[DATA IN THIS EXERCISE]
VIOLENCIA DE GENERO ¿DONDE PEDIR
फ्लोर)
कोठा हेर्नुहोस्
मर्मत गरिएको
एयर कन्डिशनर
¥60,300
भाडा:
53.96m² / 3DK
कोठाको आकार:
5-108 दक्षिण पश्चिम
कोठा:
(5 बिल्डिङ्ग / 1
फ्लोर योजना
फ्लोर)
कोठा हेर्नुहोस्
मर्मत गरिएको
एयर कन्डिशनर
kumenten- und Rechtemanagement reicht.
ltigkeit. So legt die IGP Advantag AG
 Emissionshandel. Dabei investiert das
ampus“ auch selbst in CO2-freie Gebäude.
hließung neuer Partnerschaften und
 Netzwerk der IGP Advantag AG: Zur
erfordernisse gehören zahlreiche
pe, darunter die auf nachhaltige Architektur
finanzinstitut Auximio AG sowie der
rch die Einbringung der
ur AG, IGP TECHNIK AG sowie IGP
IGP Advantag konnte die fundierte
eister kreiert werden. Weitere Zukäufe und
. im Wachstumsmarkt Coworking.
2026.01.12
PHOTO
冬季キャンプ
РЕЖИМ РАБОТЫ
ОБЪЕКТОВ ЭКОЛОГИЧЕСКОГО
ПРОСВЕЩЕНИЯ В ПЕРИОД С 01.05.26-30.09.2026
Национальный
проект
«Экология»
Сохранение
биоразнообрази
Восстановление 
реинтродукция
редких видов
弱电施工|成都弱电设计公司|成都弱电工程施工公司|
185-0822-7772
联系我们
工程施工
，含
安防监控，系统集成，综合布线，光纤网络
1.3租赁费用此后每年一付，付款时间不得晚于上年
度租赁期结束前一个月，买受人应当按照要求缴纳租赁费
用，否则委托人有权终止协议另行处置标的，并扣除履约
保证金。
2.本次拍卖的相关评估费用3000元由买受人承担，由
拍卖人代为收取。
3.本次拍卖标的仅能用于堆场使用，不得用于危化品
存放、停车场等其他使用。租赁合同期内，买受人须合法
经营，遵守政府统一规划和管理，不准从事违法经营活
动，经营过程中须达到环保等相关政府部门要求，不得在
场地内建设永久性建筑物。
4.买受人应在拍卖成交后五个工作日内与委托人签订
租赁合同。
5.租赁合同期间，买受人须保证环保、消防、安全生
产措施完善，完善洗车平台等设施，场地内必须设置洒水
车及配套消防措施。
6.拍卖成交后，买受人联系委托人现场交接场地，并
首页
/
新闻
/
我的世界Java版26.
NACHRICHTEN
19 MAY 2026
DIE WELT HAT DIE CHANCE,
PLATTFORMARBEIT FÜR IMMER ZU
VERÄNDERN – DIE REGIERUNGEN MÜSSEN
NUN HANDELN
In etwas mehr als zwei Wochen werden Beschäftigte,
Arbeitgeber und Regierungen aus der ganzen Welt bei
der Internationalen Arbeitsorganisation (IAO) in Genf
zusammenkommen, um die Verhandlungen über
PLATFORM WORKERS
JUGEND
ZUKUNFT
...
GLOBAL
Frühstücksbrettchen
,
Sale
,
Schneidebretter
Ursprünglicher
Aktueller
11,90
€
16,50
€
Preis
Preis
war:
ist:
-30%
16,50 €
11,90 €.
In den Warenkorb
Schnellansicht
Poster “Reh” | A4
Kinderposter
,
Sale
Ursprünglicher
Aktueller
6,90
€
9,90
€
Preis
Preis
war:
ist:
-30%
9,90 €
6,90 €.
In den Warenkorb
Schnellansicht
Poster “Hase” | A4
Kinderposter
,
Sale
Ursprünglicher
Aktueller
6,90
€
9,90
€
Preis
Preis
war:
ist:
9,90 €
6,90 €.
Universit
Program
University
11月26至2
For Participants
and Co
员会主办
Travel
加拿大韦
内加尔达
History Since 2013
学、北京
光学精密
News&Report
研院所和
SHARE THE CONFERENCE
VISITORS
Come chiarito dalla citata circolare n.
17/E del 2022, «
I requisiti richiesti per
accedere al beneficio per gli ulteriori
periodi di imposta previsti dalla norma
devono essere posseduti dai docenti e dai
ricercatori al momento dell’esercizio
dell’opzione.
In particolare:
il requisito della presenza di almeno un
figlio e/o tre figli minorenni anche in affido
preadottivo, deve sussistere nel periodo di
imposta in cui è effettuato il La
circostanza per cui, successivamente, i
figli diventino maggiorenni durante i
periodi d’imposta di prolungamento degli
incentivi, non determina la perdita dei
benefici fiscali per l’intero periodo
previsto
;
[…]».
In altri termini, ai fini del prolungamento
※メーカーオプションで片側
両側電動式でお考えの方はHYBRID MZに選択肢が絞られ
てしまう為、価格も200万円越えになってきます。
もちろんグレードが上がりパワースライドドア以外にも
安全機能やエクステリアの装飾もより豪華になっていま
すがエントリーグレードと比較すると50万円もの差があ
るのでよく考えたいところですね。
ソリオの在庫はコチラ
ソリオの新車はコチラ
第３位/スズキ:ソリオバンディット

[TASK STATEMENT] Tally the lines of the material in which the string "imposta" occurs, and present only that tally.

[PROBLEM SOLUTION] 3